The final climatology layers are made by blending the multiple sources. For layers in which the OCDS is the only source, we assume the quality-controlled data as truth and no changes are made. For layers in which OCDS is blended with other sources, a determination is made on whether the complex terrain mask should be applied. If it is and the grid point is flagged as complex, the OCDS analysis is set to NULL for that point. Otherwise, the available analyses are blended by using the GIS Mosaic operation, assigning equal weights to all of the input.
The grids are quality controlled by comparison. Rules are set to flag grid points and coincident OCDS points that differ by more than the threshold amount. These are examined to determine the cause and if an OCDS data error was the result, the OCDS is corrected and reprocessed into the blend.

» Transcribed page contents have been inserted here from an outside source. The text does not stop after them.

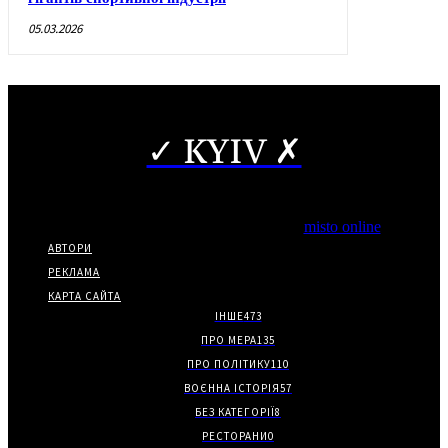
05.03.2026
✓ KYIV ✗
Copyright © Часткове використання матеріалів дозволено за
наявності гіперпосилання на нас.
*Видання входить до медіа-групи
misto online
АВТОРИ
РЕКЛАМА
КАРТА САЙТА
ІНШЕ
473
ПРО МЕРА
135
ПРО ПОЛІТИКУ
110
ВОЄННА ІСТОРІЯ
57
БЕЗ КАТЕГОРІЇ
8
РЕСТОРАНИ
0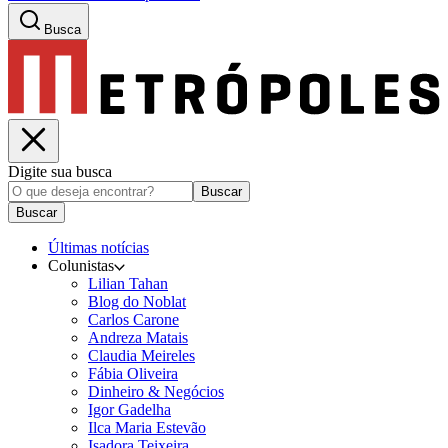
Busca
Digite sua busca
Buscar
Buscar
Últimas notícias
Colunistas
Lilian Tahan
Blog do Noblat
Carlos Carone
Andreza Matais
Claudia Meireles
Fábia Oliveira
Dinheiro & Negócios
Igor Gadelha
Ilca Maria Estevão
Isadora Teixeira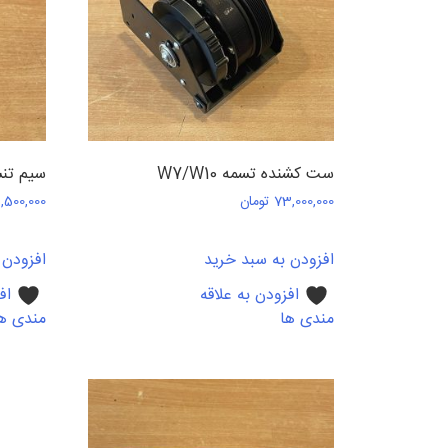
ست کشنده تسمه W7/W10
سیم تنشن 0
73,000,000
تومان
,500,000
افزودن به سبد خرید
افزودن 
افزودن به علاقه
اف
مندی ها
مندی ه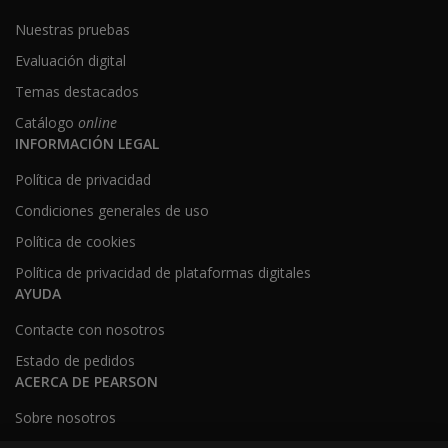
Nuestras pruebas
Evaluación digital
Temas destacados
Catálogo
online
INFORMACIÓN LEGAL
Política de privacidad
Condiciones generales de uso
Política de cookies
Política de privacidad de plataformas digitales
AYUDA
Contacte con nosotros
Estado de pedidos
ACERCA DE PEARSON
Sobre nosotros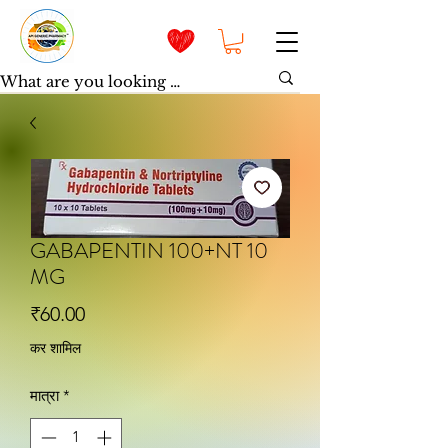
GABAPENTIN 100+NT 10
MG
मूल्य
₹60.00
कर शामिल
मात्रा
*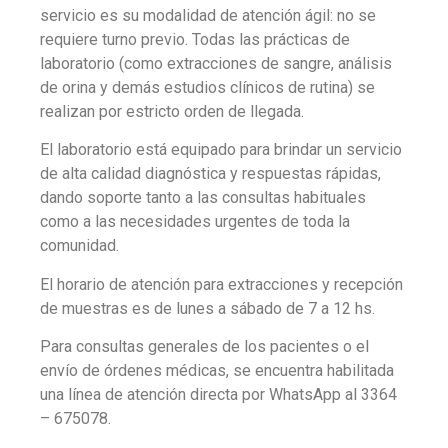
servicio es su modalidad de atención ágil: no se
requiere turno previo. Todas las prácticas de
laboratorio (como extracciones de sangre, análisis
de orina y demás estudios clínicos de rutina) se
realizan por estricto orden de llegada.
El laboratorio está equipado para brindar un servicio
de alta calidad diagnóstica y respuestas rápidas,
dando soporte tanto a las consultas habituales
como a las necesidades urgentes de toda la
comunidad.
El horario de atención para extracciones y recepción
de muestras es de lunes a sábado de 7 a 12 hs.
Para consultas generales de los pacientes o el
envío de órdenes médicas, se encuentra habilitada
una línea de atención directa por WhatsApp al 3364
– 675078.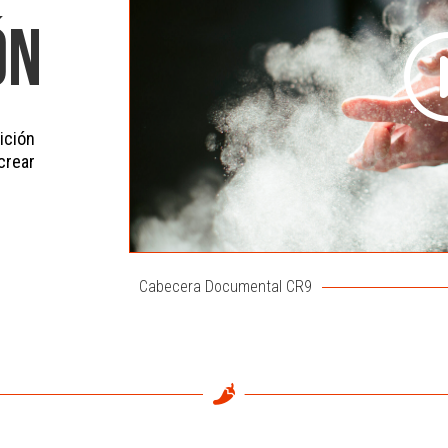
ÓN
ición
crear
Cabecera Documental CR9
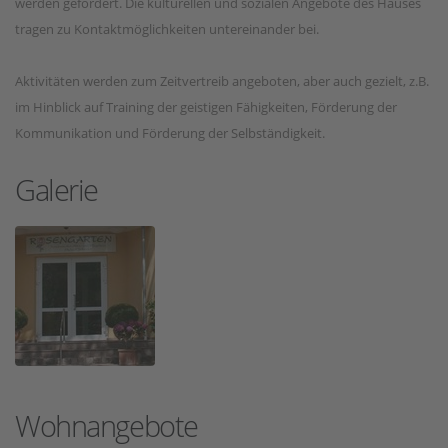
werden gefördert. Die kulturellen und sozialen Angebote des Hauses
tragen zu Kontaktmöglichkeiten untereinander bei.
Aktivitäten werden zum Zeitvertreib angeboten, aber auch gezielt, z.B.
im Hinblick auf Training der geistigen Fähigkeiten, Förderung der
Kommunikation und Förderung der Selbständigkeit.
Galerie
Wohnangebote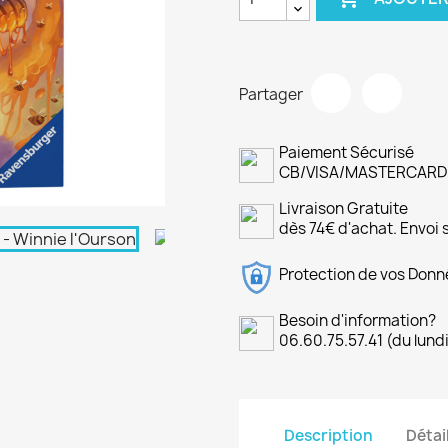
Partager
Paiement Sécurisé
CB/VISA/MASTERCARD PA
Livraison Gratuite
dès 74€ d'achat. Envoi 
Protection de vos Donn
Besoin d'information?
06.60.75.57.41 (du lund
Description
Détai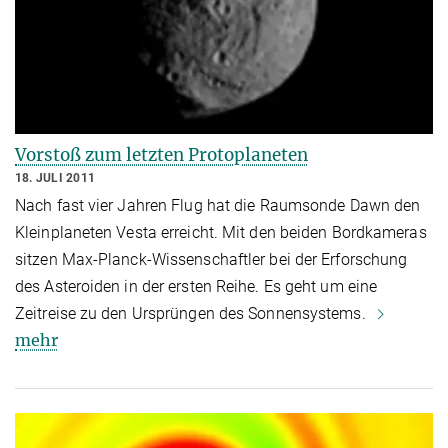
Vorstoß zum letzten Protoplaneten
18. JULI 2011
Nach fast vier Jahren Flug hat die Raumsonde Dawn den
Kleinplaneten Vesta erreicht. Mit den beiden Bordkameras
sitzen Max-Planck-Wissenschaftler bei der Erforschung
des Asteroiden in der ersten Reihe. Es geht um eine
Zeitreise zu den Ursprüngen des Sonnensystems.
mehr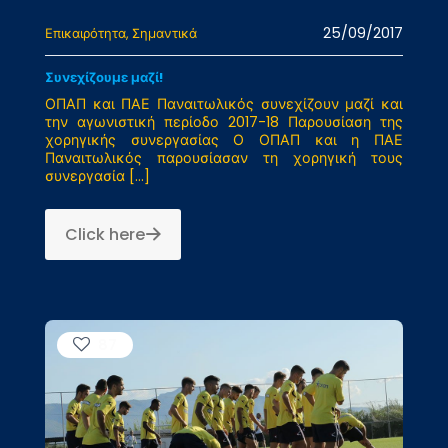
25/09/2017
Επικαιρότητα
Σημαντικά
Συνεχίζουμε μαζί!
ΟΠΑΠ και ΠΑΕ Παναιτωλικός συνεχίζουν μαζί και
την αγωνιστική περίοδο 2017-18 Παρουσίαση της
χορηγικής συνεργασίας Ο ΟΠΑΠ και η ΠΑΕ
Παναιτωλικός παρουσίασαν τη χορηγική τους
συνεργασία
[…]
Click here
87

The final grids become the SSCD and are used to support map based climatology and single point exploitation. One set of products are the 14WS country climatologies which are regional maps of primary parameters. The data are hosted on the 14WS GIS server and accessed through a web application which gives the user full control to create customized climatology maps. These maps have quickly become one of the most accessed of 14WS web-based products fulfilling many requests for climatology in the Middle East and Africa and have been used to assess conditions for the 2014 Afghanistan elections and humanitarian relief plans in and around Syria.